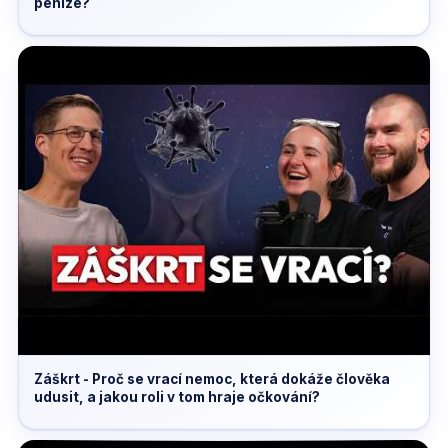
peníze?
Záškrt - Proč se vrací nemoc, která dokáže člověka
udusit, a jakou roli v tom hraje očkování?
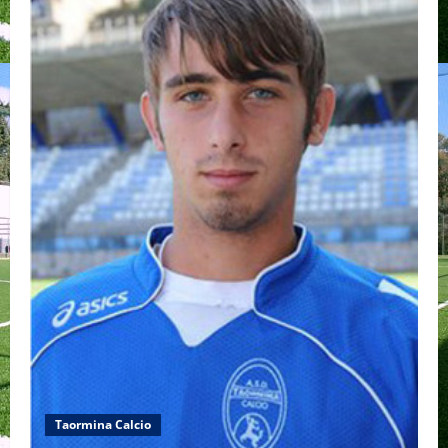
Taormina Calcio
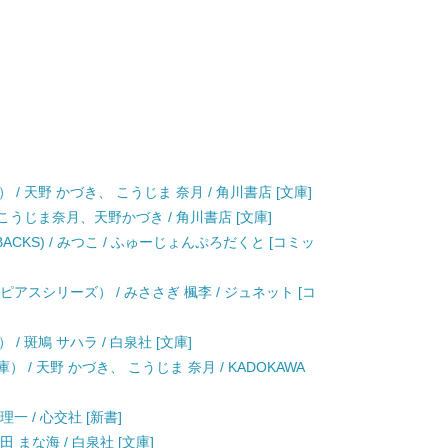
/ 天野 かづき、 こうじま 奈月 / 角川書店 [文庫]
 こうじま奈月、天野かづき / 角川書店 [文庫]
ACKS) / みつこ / ふゅーじょんぷろだくと [コミッ
ピアスシリーズ） / みささぎ 楓李 / ジュネット [コ
 斑鳩 サハラ / 白泉社 [文庫]
 / 天野 かづき、 こうじま 奈月 / KADOKAWA
一 / 心交社 [新書]
 まな海 / 白泉社 [文庫]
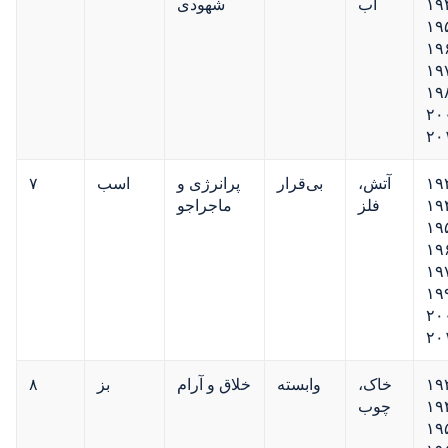
۱۹
آب
شهودی
۱۹
۱۹
۱۹
۱۹
۲۰
۲۰
۱۹
آتش،
بی‌قرار
پرانرژی و
اسب
۷
۱۹
فلز
ماجراجو
۱۹
۱۹
۱۹
۱۹
۲۰
۲۰
۱۹
خاک،
وابسته
خلاق و آرام
بز
۸
۱۹
چوب
۱۹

### TASK STATEMENT
Retype the listing above exactly, pictures excluded.

### OUTPUT FOR THIS TASK
peníze?
Záškrt - Proč se vrací nemoc, která dokáže člověka
udusit, a jakou roli v tom hraje očkování?
Taormina Calcio
/ 天野 かづき、 こうじま 奈月 / 角川書店 [文庫]
 こうじま奈月、天野かづき / 角川書店 [文庫]
ACKS) / みつこ / ふゅーじょんぷろだくと [コミッ
ピアスシリーズ） / みささぎ 楓李 / ジュネット [コ
 斑鳩 サハラ / 白泉社 [文庫]
 / 天野 かづき、 こうじま 奈月 / KADOKAWA
一 / 心交社 [新書]
 まな海 / 白泉社 [文庫]
۱۹
آب
شهودی
۱۹
۱۹
۱۹
۱۹
۲۰
۲۰
۱۹
آتش،
بی‌قرار
پرانرژی و
اسب
۷
۱۹
فلز
ماجراجو
۱۹
۱۹
۱۹
۱۹
۲۰
۲۰
۱۹
خاک،
وابسته
خلاق و آرام
بز
۸
۱۹
چوب
۱۹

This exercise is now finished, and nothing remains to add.